** Opening SOURCE RECORDS block **
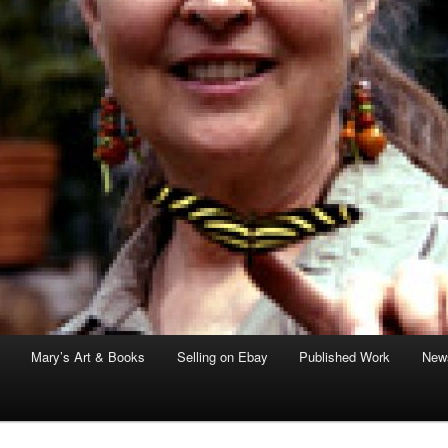
Mary’s Art & Books
Selling on Ebay
Published Work
News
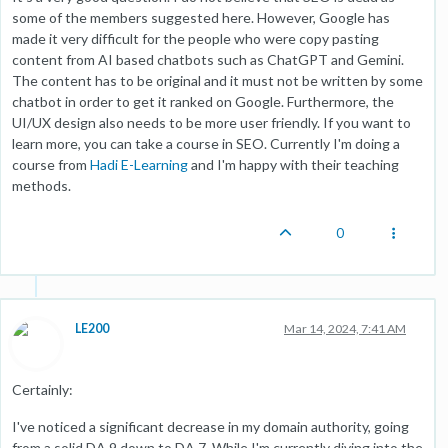
some of the members suggested here. However, Google has
made it very difficult for the people who were copy pasting
content from AI based chatbots such as ChatGPT and Gemini.
The content has to be original and it must not be written by some
chatbot in order to get it ranked on Google. Furthermore, the
UI/UX design also needs to be more user friendly. If you want to
learn more, you can take a course in SEO. Currently I'm doing a
course from
Hadi E-Learning
and I'm happy with their teaching
methods.
0
LE200
Mar 14, 2024, 7:41 AM
Certainly:
I've noticed a significant decrease in my domain authority, going
from a solid DA 9 down to DA 7. While I'm currently diving into the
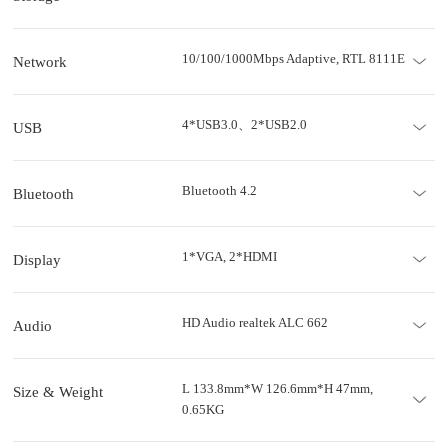
10/100/1000Mbps Adaptive, RTL 8111E
Network
4*USB3.0、2*USB2.0
USB
Bluetooth 4.2
Bluetooth
1*VGA, 2*HDMI
Display
HD Audio realtek ALC 662
Audio
L 133.8mm*W 126.6mm*H 47mm,
Size & Weight
0.65KG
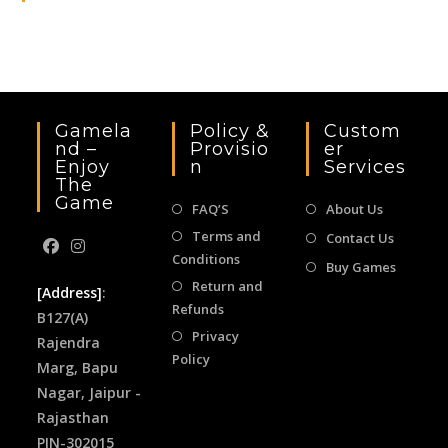
the
sea
pan
Gamela
Policy &
Custom
Nd –
Provisio
Er
Enjoy
N
Services
The
Game
FAQ’S
About Us
Terms and
Contact Us
Conditions
Buy Games
Return and
[Address]
:
Refunds
B127(A)
Privacy
Rajendra
Policy
Marg, Bapu
Nagar, Jaipur -
Rajasthan
PIN-302015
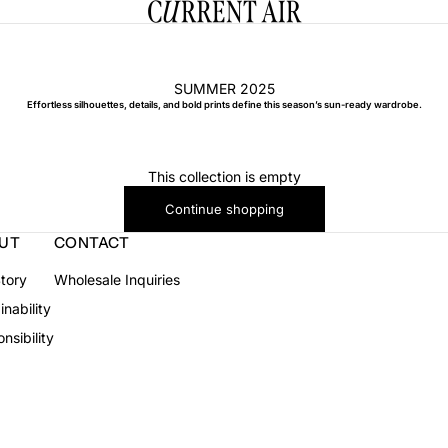
CURRENT AIR
SUMMER 2025
Effortless silhouettes, details, and bold prints define this season’s sun-ready wardrobe.
This collection is empty
Continue shopping
UT
CONTACT
tory
Wholesale Inquiries
inability
nsibility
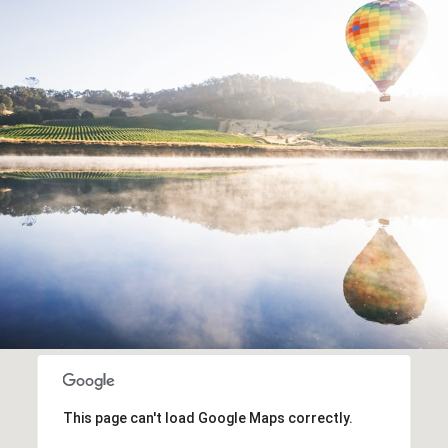
This page can't load Google Maps correctly.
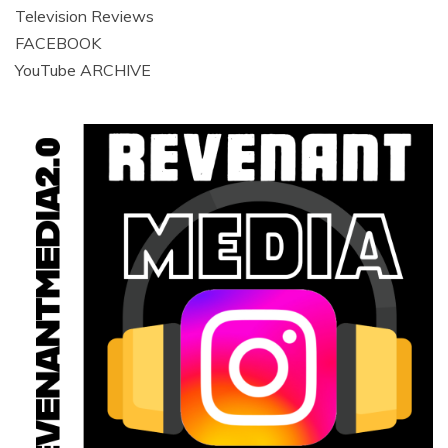
Television Reviews
FACEBOOK
YouTube ARCHIVE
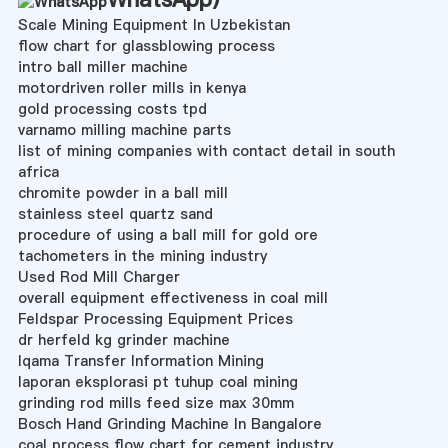
Scale Mining Equipment In Uzbekistan
flow chart for glassblowing process
intro ball miller machine
motordriven roller mills in kenya
gold processing costs tpd
varnamo milling machine parts
list of mining companies with contact detail in south
africa
chromite powder in a ball mill
stainless steel quartz sand
procedure of using a ball mill for gold ore
tachometers in the mining industry
Used Rod Mill Charger
overall equipment effectiveness in coal mill
Feldspar Processing Equipment Prices
dr herfeld kg grinder machine
Iqama Transfer Information Mining
laporan eksplorasi pt tuhup coal mining
grinding rod mills feed size max 30mm
Bosch Hand Grinding Machine In Bangalore
coal process flow chart for cement industry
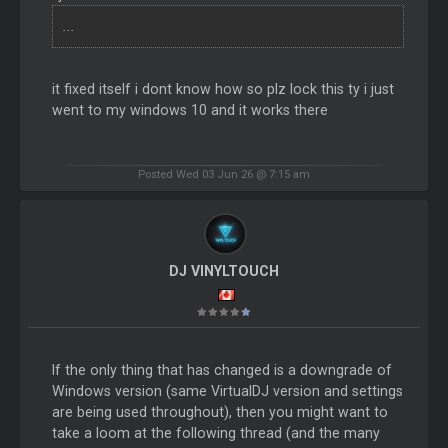
...
it fixed itself i dont know how so plz lock this ty i just
went to my windows 10 and it works there
Posted Wed 03 Jun 26 @ 7:15 am
DJ VINYLTOUCH
If the only thing that has changed is a downgrade of
Windows version (same VirtualDJ version and settings
are being used throughout), then you might want to
take a loom at the following thread (and the many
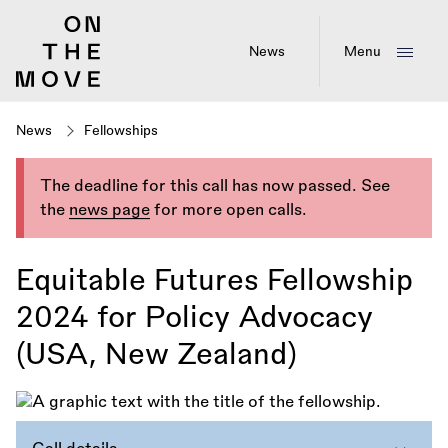
Skip
to
main
News
Menu
content
News
Fellowships
The deadline for this call has now passed. See
the
news page
for more open calls.
Equitable Futures Fellowship
2024 for Policy Advocacy
(USA, New Zealand)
** Closing SOURCE RECORDS block **
YOUR INSTRUCTIONS: Copy all lines from the material that hold "with".

RESPONSE TO THE TASK:
and I'm happy with their teaching
list of mining companies with contact detail in south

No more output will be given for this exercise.